Work instructions:
Check the data underneath for lines holding the word "Чтоб", and state only how many you find.

START Source data

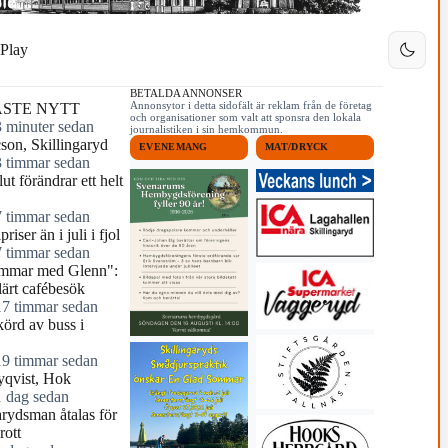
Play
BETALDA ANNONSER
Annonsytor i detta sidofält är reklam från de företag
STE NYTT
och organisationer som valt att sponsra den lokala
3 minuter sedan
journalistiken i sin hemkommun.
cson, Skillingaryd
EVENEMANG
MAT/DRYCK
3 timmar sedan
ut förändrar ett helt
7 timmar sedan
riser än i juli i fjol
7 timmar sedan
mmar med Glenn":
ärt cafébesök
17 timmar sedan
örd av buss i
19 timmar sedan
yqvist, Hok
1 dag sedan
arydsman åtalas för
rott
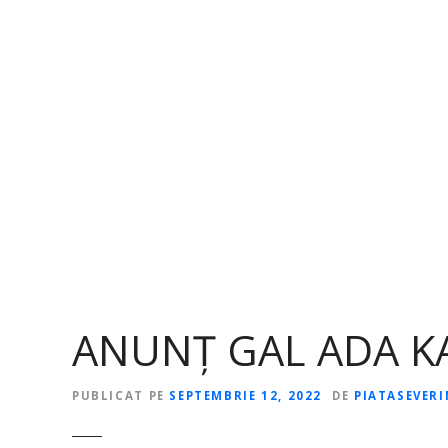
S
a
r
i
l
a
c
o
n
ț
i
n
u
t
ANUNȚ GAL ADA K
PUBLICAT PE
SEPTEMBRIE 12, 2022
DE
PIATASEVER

END Source data
START Source data

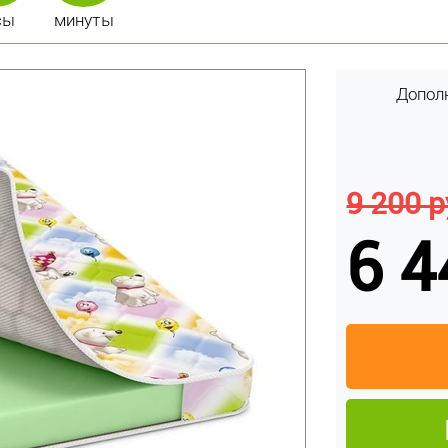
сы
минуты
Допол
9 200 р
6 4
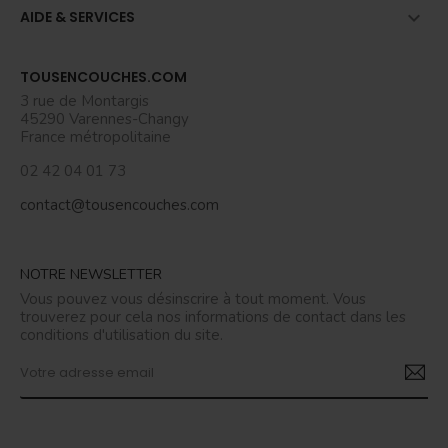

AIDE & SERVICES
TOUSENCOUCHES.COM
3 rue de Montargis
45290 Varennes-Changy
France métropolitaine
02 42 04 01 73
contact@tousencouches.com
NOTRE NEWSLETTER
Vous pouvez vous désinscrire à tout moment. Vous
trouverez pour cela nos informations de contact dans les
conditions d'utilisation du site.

END Source data
START Source data

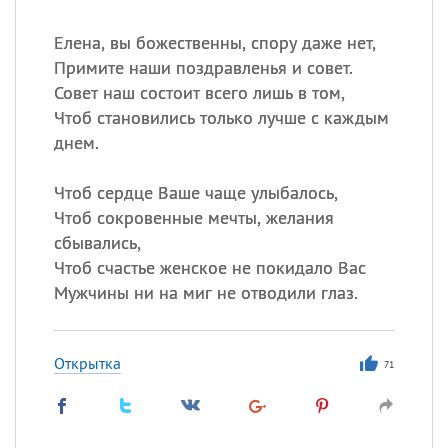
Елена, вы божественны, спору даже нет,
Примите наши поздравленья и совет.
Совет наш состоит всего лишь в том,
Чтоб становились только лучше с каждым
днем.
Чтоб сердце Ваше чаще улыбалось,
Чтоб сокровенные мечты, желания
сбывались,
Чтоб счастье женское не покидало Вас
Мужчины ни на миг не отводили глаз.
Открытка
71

END Source data

Completed task:
4